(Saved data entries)
──────────────────────────────

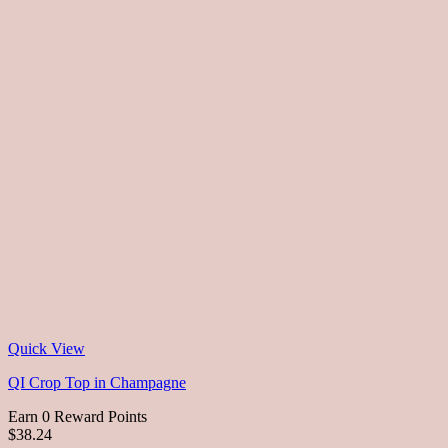
Quick View
QI Crop Top in Champagne
Earn 0 Reward Points
$38.24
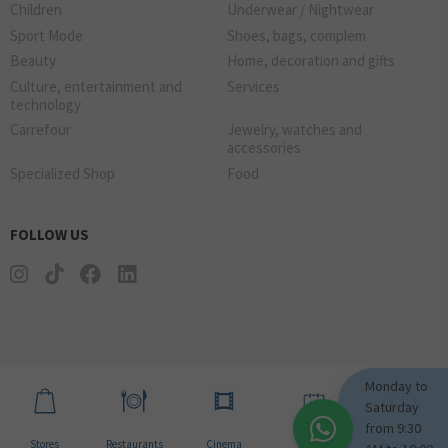
Children
Underwear / Nightwear
Sport Mode
Shoes, bags, complem
Beauty
Home, decoration and gifts
Culture, entertainment and
Services
technology
Carrefour
Jewelry, watches and
accessories
Specialized Shop
Food
FOLLOW US
Monday to
Saturday
from 9:30
Stores
Restaurants
Cinema
Events
Schedules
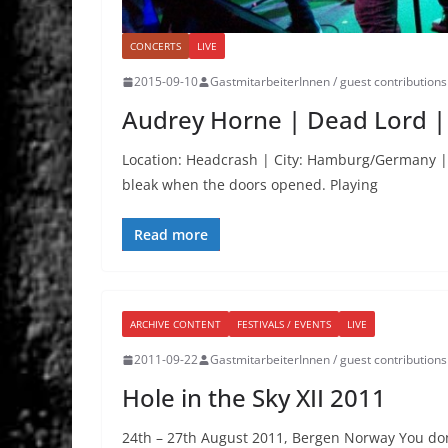
CONCERTS
LIVE
2015-09-10
GastmitarbeiterInnen / guest contributions
Audrey Horne | Dead Lord |
Location: Headcrash | City: Hamburg/Germany |
bleak when the doors opened. Playing
Read more
ARCHIVE CONTENT
FESTIVALS / EVENTS
LIVE
2011-09-22
GastmitarbeiterInnen / guest contributions
Hole in the Sky XII 2011
24th – 27th August 2011, Bergen Norway You do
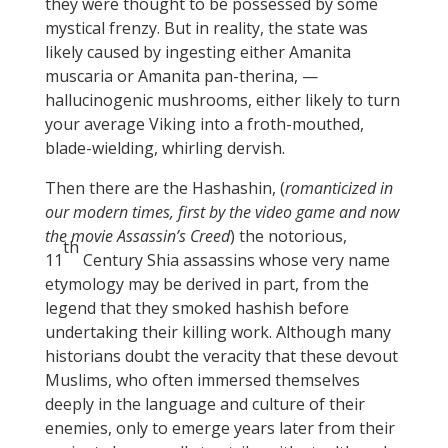
they were thought to be possessed by some
mystical frenzy. But in reality, the state was
likely caused by ingesting either Amanita
muscaria or Amanita pan-therina, —
hallucinogenic mushrooms, either likely to turn
your average Viking into a froth-mouthed,
blade-wielding, whirling dervish.
Then there are the Hashashin, (
romanticized in
our modern times, first by the video game and now
the movie Assassin’s Creed
) the notorious,
th
11
Century Shia assassins whose very name
etymology may be derived in part, from the
legend that they smoked hashish before
undertaking their killing work. Although many
historians doubt the veracity that these devout
Muslims, who often immersed themselves
deeply in the language and culture of their
enemies, only to emerge years later from their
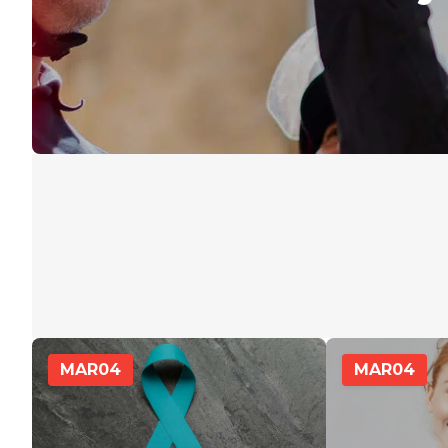
MAR
04
MAR
04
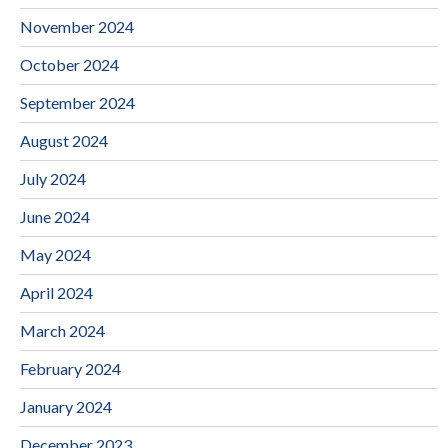
November 2024
October 2024
September 2024
August 2024
July 2024
June 2024
May 2024
April 2024
March 2024
February 2024
January 2024
December 2023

──────────────────────────────

The first line of the entries, the line containing "accessories", and every line between them are to be output exactly; pictures are not.

Quick View
QI Crop Top in Champagne
Earn 0 Reward Points
$38.24
Children
Underwear / Nightwear
Sport Mode
Shoes, bags, complem
Beauty
Home, decoration and gifts
Culture, entertainment and
Services
technology
Carrefour
Jewelry, watches and
accessories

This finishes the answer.